Speaking in his basement quarters at the Museum Center in Union Terminal, surrounded by records of deals signed and sealed years ago, business archivist Steven L. Wright argues that too few businesses realize the importance of old records.
"A lot of businessmen think historians are muckrakers, but we're not like that at all," says Wright, a former Army helicopter pilot who holds a master's degree in history.
"Our goal is to educate businessmen on the need to keep records that will help them in decision-making."Records can answer questions about reasons for launching certain products or locating in a certain place - and accurate records on employee health can even help save money on insurance costs, he says.
"Ninety percent of what a business produces is trash, but the rest is of an archival nature that helps preserve the institutional memory and serve corporate planning," Wright explains.
The archivist cites Cincinnati's The Verdin Co. as an example of a business using records in daily activities.
A 150-year-old manufacturer of clocks and bells for clients around the world, Verdin had Wright organize its historical records, keeping those of importance and discarding those of no value. Verdin now uses the records so often to look up old orders and projects that they are stored at company headquarters instead of at the museum.
The Cincinnati Historical Society has always collected business records. Wright was hired two years ago to start the business archives when the group moved to more spacious quarters in Union Terminal.
The idea of a business archive came about when Museum Director Gale E. Peterson put together two recommendations for the project.
In one, manuscripts director Jonathan Dembo called for a business archives program because he had found a scarcity of business records in his research for a doctorate in labor history. In the other, museum board member George Makrauer, president and chief executive officer of Amko Plastics Inc., suggested a more systematic collection of business records.

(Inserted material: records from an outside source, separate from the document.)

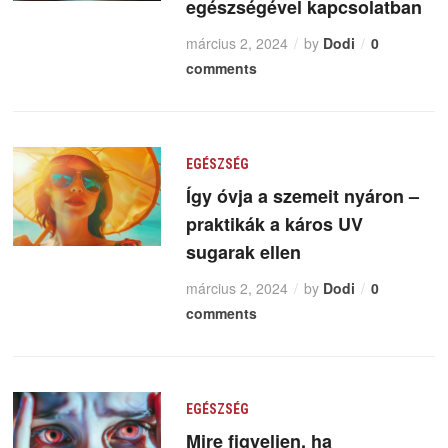
egészségével kapcsolatban
március 2, 2024
by
Dodi
0
comments
EGÉSZSÉG
Így óvja a szemeit nyáron –
praktikák a káros UV
sugarak ellen
március 2, 2024
by
Dodi
0
comments
EGÉSZSÉG
Mire figyeljen, ha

Since May, Wright's office has been working on 65 cubic feet of records from the Cincinnati Stock Exchange. Volunteers are going through the records page by page, removing paper clips and putting materials into chronological order.

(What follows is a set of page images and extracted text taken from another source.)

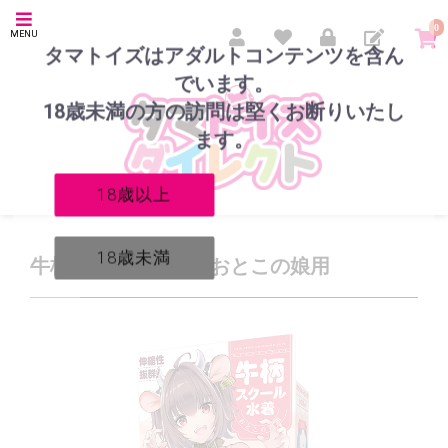
0
MENU
タマトイズはアダルトコンテンツを含ん
でいます。
18歳未満の方の訪問は堅くお断りいたし
ます。
18歳以上
18歳未満
牛柄スクール水着 おとこの娘用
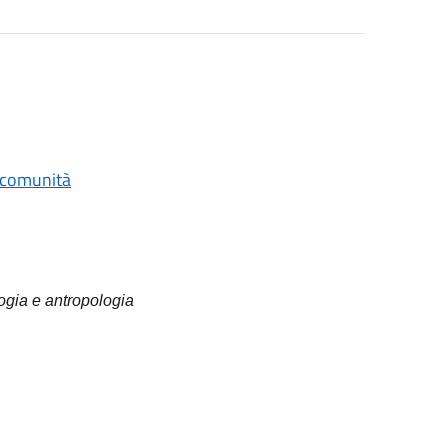
, comunità
logia e antropologia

After volunteers finish their work, Wright will decide which records are worth keeping. In this case, the collection includes board minutes, securities rule books, photographs, a daily readout on all the stocks of the 1880s and daily stock quotes.
In the summer of 1993, he says, these records will become part of the archives under the name of The D. Rosemary Goodrich Archives of the Cincinnati Stock Exchange. Goodrich, who retired from the exchange last year, was instrumental in saving the records from extinction.
On a tour of the rows of records encased in decay-preventing acid-free boxes and folders, Wright points out some well-known names: Stearns & Foster, the Gilligan Funeral Home, Mosler Safe, Star Bank, the William S. Merrell Co. (a Cincinnati-based predecessor of the modern-day Marion Merrell Dow Inc.), the former garbage can manufacturer F. H. Lawson Co., the old LeBlond Machine Tool Co. and the Cincinnati Athletic Club.
Wright has been working on a history of the old Fleischmann Yeast Co., scheduled in 1993 to celebrate the 125th year of its founding in Cincinnati. Today, the product is owned by Specialty Brands, San Francisco.
When Wright ran into conflicting dates - 1871 and 1872 - for a fire that destroyed the Fleischmann plant, he obtained the correct date from the more than 100 years of records contributed to the archives by the Cincinnati Fire Department. The fire occurred in January of 1871.
"The fire department kept excellent records," Wright says, adding, "They even smell like smoke."